Taco Tuesday: Pork belly with fried parsley and mandarin, and ribeye with Takis     

taco tuesday 5.3

Fair or not, many taco places that pile on the ingredients get slapped with the label of ‘gringo tacos.’ I would imagine more than a few people would call the tacos from this taqueria ‘gringo tacos,’ or (GASP!) ‘hipster tacos.’ Label them however you want, but that doesn’t mean you saddle up your high horse and run away from these tacos sight unseen.

And you have to like the attitude here. They have a sign that reads, “sex sells, unfortunately we sell tacos.” I see it as a slight shot across the bow at locals Torchy’s Tacos. And, like Torchy’s, this place also layers ingredients and masking sauces to excess at times.

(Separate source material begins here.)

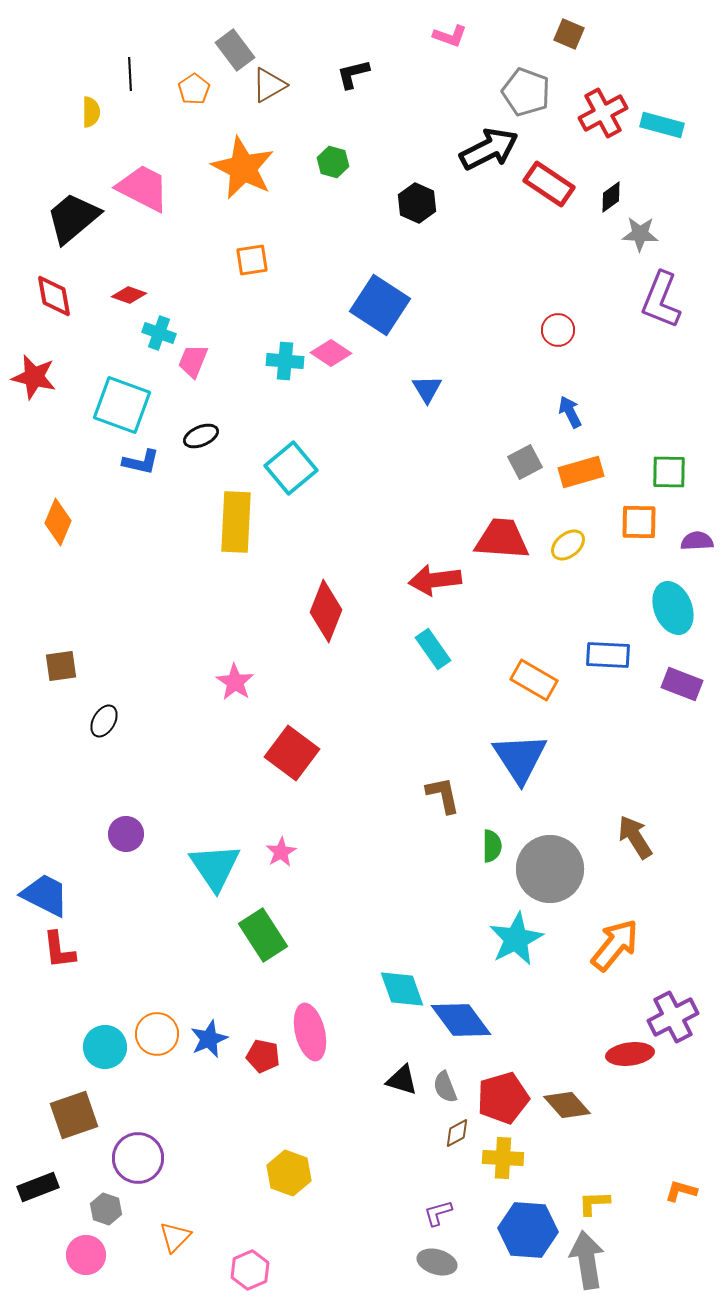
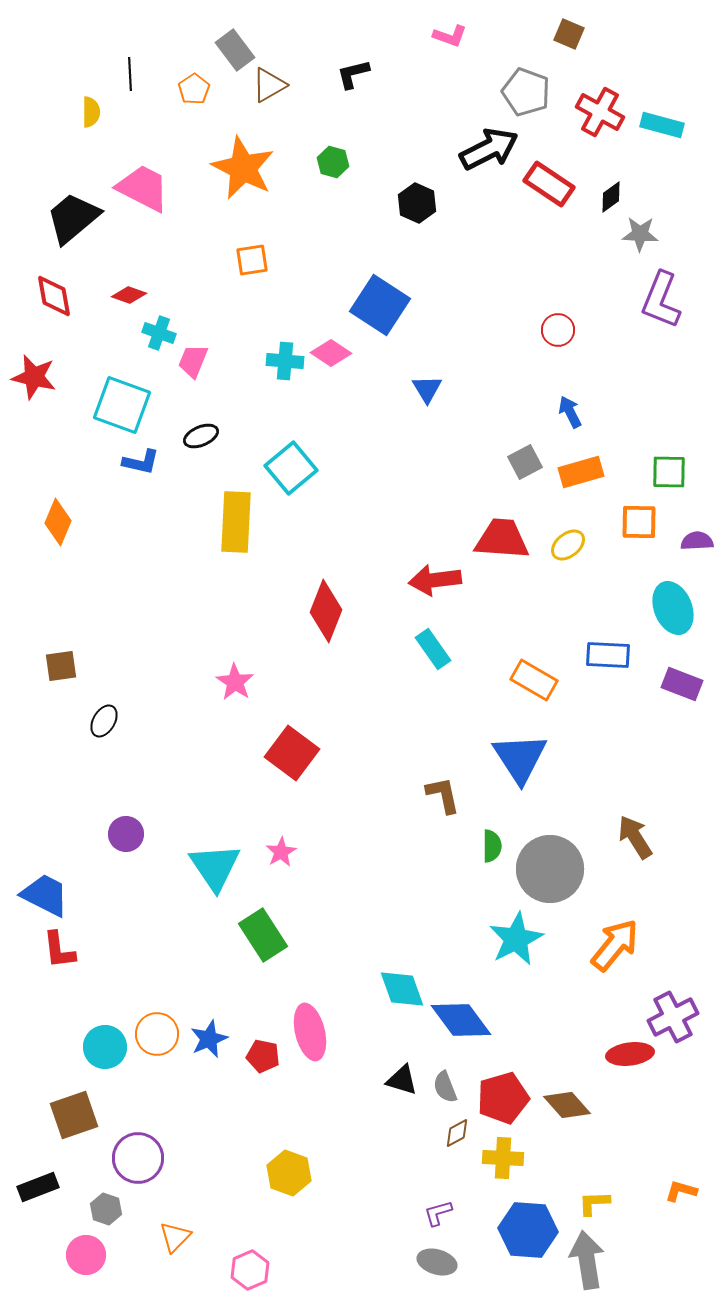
red cross at (603, 113): moved 3 px left, 1 px up; rotated 33 degrees counterclockwise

It doesn’t always work, as with a cloyingly sweet and mild diablo shrimp taco (top middle) topped with jalapeno jack cheese, cilantro and cream tomatillo ($2.99). And a dried out crispy duck taco (top right) buried beneath viscous, salty hoisin sauce ($3.75) and cucumbers needed more fat and more restraint.

But the creative offerings at this taco stand with a massive and varied menu are sometimes right on point.

Sometimes less is more, as with the simplicity of this crunchy, nicely seasoned crispy beef taco ($1.99, bottom right), and Tyson’s Tacos whimsy is sometimes a welcome thing. Seared pork belly supple with fat served with fried parley, pickled onions and mandarin slices (top left) is a nice balance of salt, sweet, tang, fat and crunch ($3.25), and I love the addition of the colorful and fiery crumble of Takis (think Flaming Hot Cheetos, gringo), jalapenos and sriracha to a ribeye taco cooled by cilantro ($3.50, bottom left).

Find your favorites and get a plate with lard-laden beans and fluffy rice for the very reasonable price of $8.99. For all of the novelty with the inventiveness with the tacos, bagged tortillas (both corn and flour) are a little depressing, but hey, you can earn a free taco just by playing the ukulele provided. And that almost makes up for it.

Tyson’s Tacos. 4905 Airport Blvd. 512-451-3326, tysonstacos.com

Hours: 7 a.m. to 8 p.m. Monday-Saturday; 8 a.m. to 2 p.m. Sunday.